(Beginning of Input)

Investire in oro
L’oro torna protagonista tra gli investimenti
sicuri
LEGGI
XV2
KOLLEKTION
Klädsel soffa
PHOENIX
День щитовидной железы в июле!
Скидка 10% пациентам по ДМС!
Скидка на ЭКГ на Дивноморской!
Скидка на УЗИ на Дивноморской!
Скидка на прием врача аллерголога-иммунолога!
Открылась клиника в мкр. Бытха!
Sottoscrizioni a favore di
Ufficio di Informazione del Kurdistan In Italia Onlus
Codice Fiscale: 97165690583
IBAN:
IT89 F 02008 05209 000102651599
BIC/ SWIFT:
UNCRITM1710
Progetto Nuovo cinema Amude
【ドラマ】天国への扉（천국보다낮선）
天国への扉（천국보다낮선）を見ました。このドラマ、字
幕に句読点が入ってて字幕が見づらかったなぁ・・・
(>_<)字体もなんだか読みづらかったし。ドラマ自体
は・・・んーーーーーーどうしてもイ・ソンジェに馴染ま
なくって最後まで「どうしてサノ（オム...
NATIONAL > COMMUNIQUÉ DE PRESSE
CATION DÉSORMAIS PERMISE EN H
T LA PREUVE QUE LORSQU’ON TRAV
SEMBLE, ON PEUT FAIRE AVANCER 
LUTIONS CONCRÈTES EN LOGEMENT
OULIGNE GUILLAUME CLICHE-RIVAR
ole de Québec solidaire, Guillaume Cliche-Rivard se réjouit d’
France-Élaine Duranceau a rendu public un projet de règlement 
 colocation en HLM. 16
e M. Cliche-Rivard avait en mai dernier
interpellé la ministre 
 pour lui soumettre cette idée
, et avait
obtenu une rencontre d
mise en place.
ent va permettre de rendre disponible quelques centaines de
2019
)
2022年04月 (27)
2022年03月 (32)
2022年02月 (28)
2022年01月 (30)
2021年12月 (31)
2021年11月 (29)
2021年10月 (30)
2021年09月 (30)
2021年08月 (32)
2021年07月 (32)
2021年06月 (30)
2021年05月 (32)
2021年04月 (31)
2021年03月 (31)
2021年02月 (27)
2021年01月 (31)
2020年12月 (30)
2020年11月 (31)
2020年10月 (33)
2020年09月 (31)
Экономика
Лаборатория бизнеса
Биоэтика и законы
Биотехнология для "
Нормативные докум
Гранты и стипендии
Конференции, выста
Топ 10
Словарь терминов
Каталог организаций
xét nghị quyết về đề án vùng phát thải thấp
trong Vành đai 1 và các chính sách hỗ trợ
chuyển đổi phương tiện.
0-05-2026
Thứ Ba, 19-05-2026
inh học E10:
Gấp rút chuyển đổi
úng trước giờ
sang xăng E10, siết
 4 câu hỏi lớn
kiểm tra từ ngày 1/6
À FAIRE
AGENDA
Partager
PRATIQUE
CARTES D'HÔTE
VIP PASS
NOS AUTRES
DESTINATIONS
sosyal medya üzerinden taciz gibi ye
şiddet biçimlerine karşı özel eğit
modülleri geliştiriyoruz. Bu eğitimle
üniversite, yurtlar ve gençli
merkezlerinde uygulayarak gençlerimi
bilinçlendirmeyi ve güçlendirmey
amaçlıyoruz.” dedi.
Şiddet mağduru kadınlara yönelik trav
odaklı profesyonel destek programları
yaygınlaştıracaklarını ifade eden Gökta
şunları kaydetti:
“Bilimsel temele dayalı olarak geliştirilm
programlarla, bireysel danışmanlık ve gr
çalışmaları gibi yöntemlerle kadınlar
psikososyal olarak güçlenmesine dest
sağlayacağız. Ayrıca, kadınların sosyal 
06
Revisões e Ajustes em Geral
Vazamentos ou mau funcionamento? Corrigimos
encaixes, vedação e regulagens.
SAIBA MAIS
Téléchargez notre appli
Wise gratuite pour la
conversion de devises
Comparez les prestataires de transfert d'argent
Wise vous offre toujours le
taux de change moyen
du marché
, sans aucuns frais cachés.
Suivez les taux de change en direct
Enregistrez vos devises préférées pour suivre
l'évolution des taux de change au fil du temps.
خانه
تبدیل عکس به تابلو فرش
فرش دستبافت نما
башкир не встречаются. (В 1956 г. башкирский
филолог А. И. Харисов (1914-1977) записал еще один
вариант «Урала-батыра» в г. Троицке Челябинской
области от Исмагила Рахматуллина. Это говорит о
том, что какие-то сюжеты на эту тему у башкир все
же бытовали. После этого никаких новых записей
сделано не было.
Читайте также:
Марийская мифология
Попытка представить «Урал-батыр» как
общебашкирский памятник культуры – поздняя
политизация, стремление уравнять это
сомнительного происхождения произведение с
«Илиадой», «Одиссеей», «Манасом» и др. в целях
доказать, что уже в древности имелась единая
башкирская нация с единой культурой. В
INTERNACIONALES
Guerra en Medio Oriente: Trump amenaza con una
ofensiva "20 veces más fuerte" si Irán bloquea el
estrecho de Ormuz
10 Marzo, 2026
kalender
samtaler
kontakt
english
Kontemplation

(End of Input)

**Assigned task**
Copy out the entire material exactly.

**Output for this exercise**
Investire in oro
L’oro torna protagonista tra gli investimenti
sicuri
LEGGI
XV2
KOLLEKTION
Klädsel soffa
PHOENIX
День щитовидной железы в июле!
Скидка 10% пациентам по ДМС!
Скидка на ЭКГ на Дивноморской!
Скидка на УЗИ на Дивноморской!
Скидка на прием врача аллерголога-иммунолога!
Открылась клиника в мкр. Бытха!
Sottoscrizioni a favore di
Ufficio di Informazione del Kurdistan In Italia Onlus
Codice Fiscale: 97165690583
IBAN:
IT89 F 02008 05209 000102651599
BIC/ SWIFT:
UNCRITM1710
Progetto Nuovo cinema Amude
【ドラマ】天国への扉（천국보다낮선）
天国への扉（천국보다낮선）を見ました。このドラマ、字
幕に句読点が入ってて字幕が見づらかったなぁ・・・
(>_<)字体もなんだか読みづらかったし。ドラマ自体
は・・・んーーーーーーどうしてもイ・ソンジェに馴染ま
なくって最後まで「どうしてサノ（オム...
NATIONAL > COMMUNIQUÉ DE PRESSE
CATION DÉSORMAIS PERMISE EN H
T LA PREUVE QUE LORSQU’ON TRAV
SEMBLE, ON PEUT FAIRE AVANCER 
LUTIONS CONCRÈTES EN LOGEMENT
OULIGNE GUILLAUME CLICHE-RIVAR
ole de Québec solidaire, Guillaume Cliche-Rivard se réjouit d’
France-Élaine Duranceau a rendu public un projet de règlement 
 colocation en HLM. 16
e M. Cliche-Rivard avait en mai dernier
interpellé la ministre 
 pour lui soumettre cette idée
, et avait
obtenu une rencontre d
mise en place.
ent va permettre de rendre disponible quelques centaines de
2019
)
2022年04月 (27)
2022年03月 (32)
2022年02月 (28)
2022年01月 (30)
2021年12月 (31)
2021年11月 (29)
2021年10月 (30)
2021年09月 (30)
2021年08月 (32)
2021年07月 (32)
2021年06月 (30)
2021年05月 (32)
2021年04月 (31)
2021年03月 (31)
2021年02月 (27)
2021年01月 (31)
2020年12月 (30)
2020年11月 (31)
2020年10月 (33)
2020年09月 (31)
Экономика
Лаборатория бизнеса
Биоэтика и законы
Биотехнология для "
Нормативные докум
Гранты и стипендии
Конференции, выста
Топ 10
Словарь терминов
Каталог организаций
xét nghị quyết về đề án vùng phát thải thấp
trong Vành đai 1 và các chính sách hỗ trợ
chuyển đổi phương tiện.
0-05-2026
Thứ Ba, 19-05-2026
inh học E10:
Gấp rút chuyển đổi
úng trước giờ
sang xăng E10, siết
 4 câu hỏi lớn
kiểm tra từ ngày 1/6
À FAIRE
AGENDA
Partager
PRATIQUE
CARTES D'HÔTE
VIP PASS
NOS AUTRES
DESTINATIONS
sosyal medya üzerinden taciz gibi ye
şiddet biçimlerine karşı özel eğit
modülleri geliştiriyoruz. Bu eğitimle
üniversite, yurtlar ve gençli
merkezlerinde uygulayarak gençlerimi
bilinçlendirmeyi ve güçlendirmey
amaçlıyoruz.” dedi.
Şiddet mağduru kadınlara yönelik trav
odaklı profesyonel destek programları
yaygınlaştıracaklarını ifade eden Gökta
şunları kaydetti:
“Bilimsel temele dayalı olarak geliştirilm
programlarla, bireysel danışmanlık ve gr
çalışmaları gibi yöntemlerle kadınlar
psikososyal olarak güçlenmesine dest
sağlayacağız. Ayrıca, kadınların sosyal 
06
Revisões e Ajustes em Geral
Vazamentos ou mau funcionamento? Corrigimos
encaixes, vedação e regulagens.
SAIBA MAIS
Téléchargez notre appli
Wise gratuite pour la
conversion de devises
Comparez les prestataires de transfert d'argent
Wise vous offre toujours le
taux de change moyen
du marché
, sans aucuns frais cachés.
Suivez les taux de change en direct
Enregistrez vos devises préférées pour suivre
l'évolution des taux de change au fil du temps.
خانه
تبدیل عکس به تابلو فرش
فرش دستبافت نما
башкир не встречаются. (В 1956 г. башкирский
филолог А. И. Харисов (1914-1977) записал еще один
вариант «Урала-батыра» в г. Троицке Челябинской
области от Исмагила Рахматуллина. Это говорит о
том, что какие-то сюжеты на эту тему у башкир все
же бытовали. После этого никаких новых записей
сделано не было.
Читайте также:
Марийская мифология
Попытка представить «Урал-батыр» как
общебашкирский памятник культуры – поздняя
политизация, стремление уравнять это
сомнительного происхождения произведение с
«Илиадой», «Одиссеей», «Манасом» и др. в целях
доказать, что уже в древности имелась единая
башкирская нация с единой культурой. В
INTERNACIONALES
Guerra en Medio Oriente: Trump amenaza con una
ofensiva "20 veces más fuerte" si Irán bloquea el
estrecho de Ormuz
10 Marzo, 2026
kalender
samtaler
kontakt
english
Kontemplation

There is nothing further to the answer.